My mental model had been that of ngRepeat
in which the element that carries that attribute is included in the repeated (and transcluded) material.
That isn't how it works when we apply transclusion in our own directives. For us the element carrying the directive attribute isexcluded.
Solutions
A series of plunkers from the community made all of this clear. Alternative approaches involved a transclusion function; see this one from Umi and this one from Sander.
Even these were overkill for this particular example because we weren't asking Angular to do anything with the material in the template. Under such hothouse circumstances, there is no need for transclusion either ... just some simple template manipulation as seen in this plunker from me.
However, my goal isn't really that simple. My goal is to enable wrapping an input control in more complex HTML that can display validation error messages, required indicators, and labels. In all such decorations we would ask Angular to fill-in-the-blanks withdata bound to the scope.
The "ultimate solution"?
Ok ... nothing is ever final.

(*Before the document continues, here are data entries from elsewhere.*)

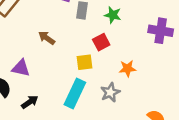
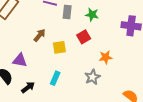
brown arrow: (47, 38) -> (40, 35), turned 96
yellow square: (84, 62) -> (59, 47), moved
cyan rectangle: (75, 94) -> (55, 78), moved, size x0.6

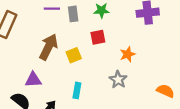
brown arrow: (40, 35) -> (49, 47), size x1.6
red square: (84, 37) -> (98, 37), turned 32

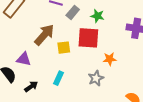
gray rectangle: (73, 14) -> (73, 12), turned 32
red square: (98, 37) -> (88, 38), size x1.6

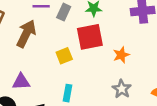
brown arrow: (44, 35) -> (26, 34), moved
gray star: (96, 78) -> (122, 89), moved

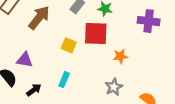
yellow square: (64, 56) -> (69, 45), turned 32

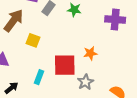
red square: (96, 34) -> (65, 65), moved
yellow square: (69, 45) -> (33, 40), moved

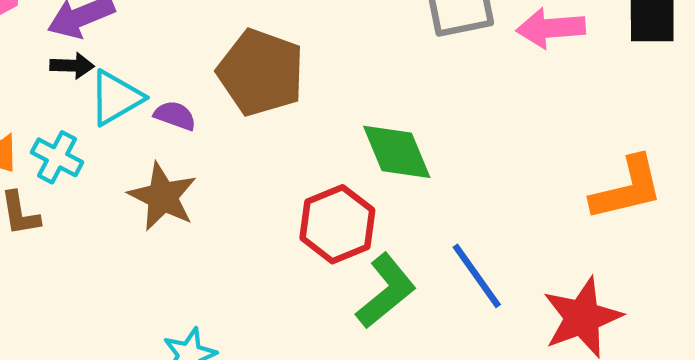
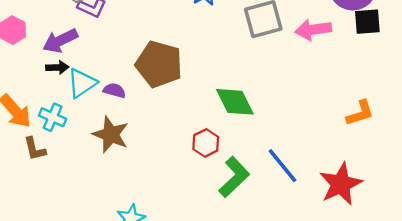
orange L-shape: (627, 188) -> (360, 113), size x0.7
red hexagon: (337, 224) -> (206, 143), size x0.7

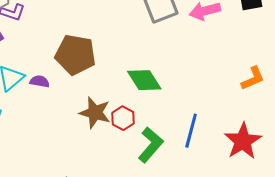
brown star: (111, 135) -> (95, 113), moved
blue line: (283, 166) -> (191, 131), turned 60

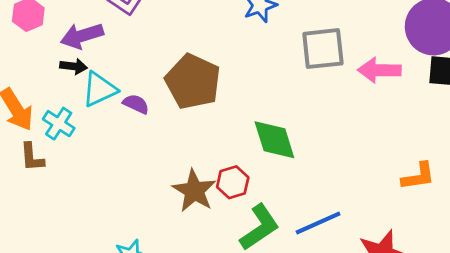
brown star: (95, 113) -> (194, 191), moved
blue line: (191, 131) -> (318, 223), turned 36

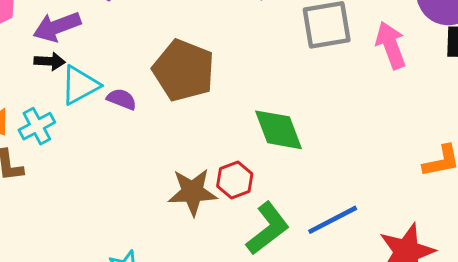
pink arrow: (379, 70) -> (391, 45), turned 72
cyan cross: (59, 124) -> (37, 126), turned 32
brown star: (194, 191) -> (192, 192), turned -30

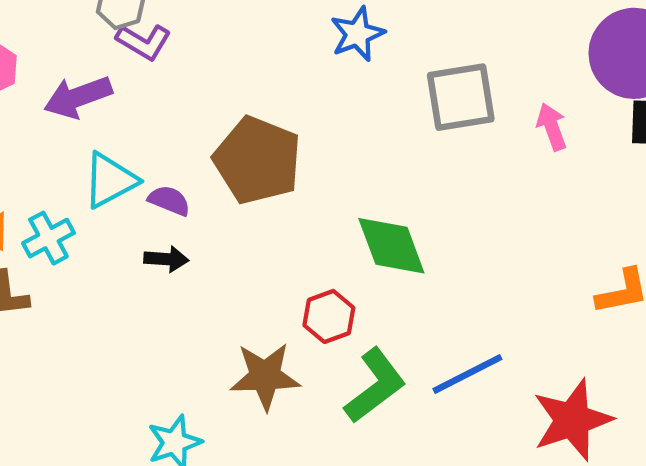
pink arrow: (391, 45) -> (552, 127), size x0.7
black arrow: (50, 61) -> (166, 259), moved
brown star: (192, 192) -> (265, 376), moved

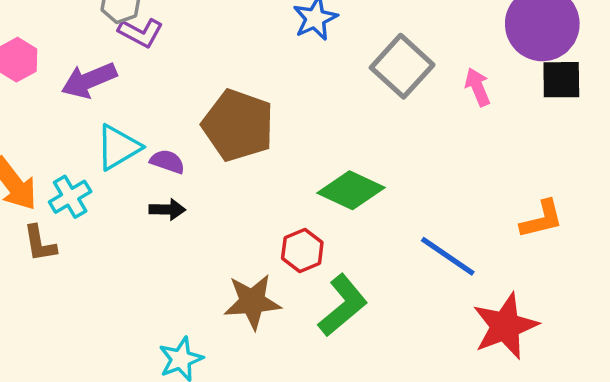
gray square: (461, 97) -> (402, 66), turned -36
green diamond: (391, 246) -> (351, 190), turned -42
blue line: (467, 374) -> (448, 256), moved, turned 64

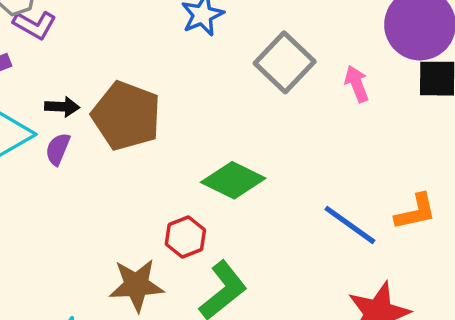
purple semicircle: (167, 162) -> (58, 149), turned -88
black arrow: (167, 209) -> (62, 107), moved
blue line: (448, 256) -> (350, 225), moved

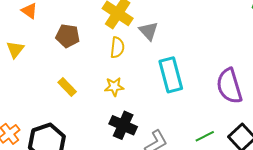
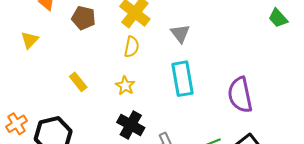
gray triangle: (149, 31) -> (180, 33), moved
brown pentagon: (68, 36) -> (84, 18), moved
yellow star: (114, 87) -> (125, 86), turned 30

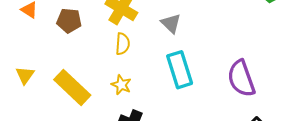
yellow triangle: (30, 40) -> (25, 75), moved
yellow rectangle: (78, 82) -> (72, 87), size x1.8

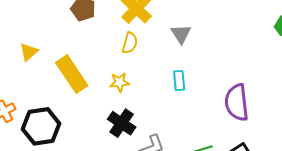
cyan rectangle: (180, 70) -> (179, 81), size x0.6
yellow star: (121, 85) -> (120, 82), turned 30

But this one demonstrates the essential mechanics for what I want to do.
It employs a compile phase to compose the template around the target element. This happens before there is a scope so it can't do any data binding. The advantage of performing this work in the compile phase before binding data values is that we only perform it once within an ng-repeat
block, a fact demonstrated in the this example in the last textbox. Getting these template manipulations out of the way early might improve performance when displaying a long list.
The compile function returns a link function which Angular calls for each data bound scope. This is when Angular fills-in-the-blanks with actual values for each scope instance as illustrated in the textbox within the ngRepeat
.
You can manipulate the output HTML in the link phase as well, as seen here:
element.find('mark').text(linkCounter)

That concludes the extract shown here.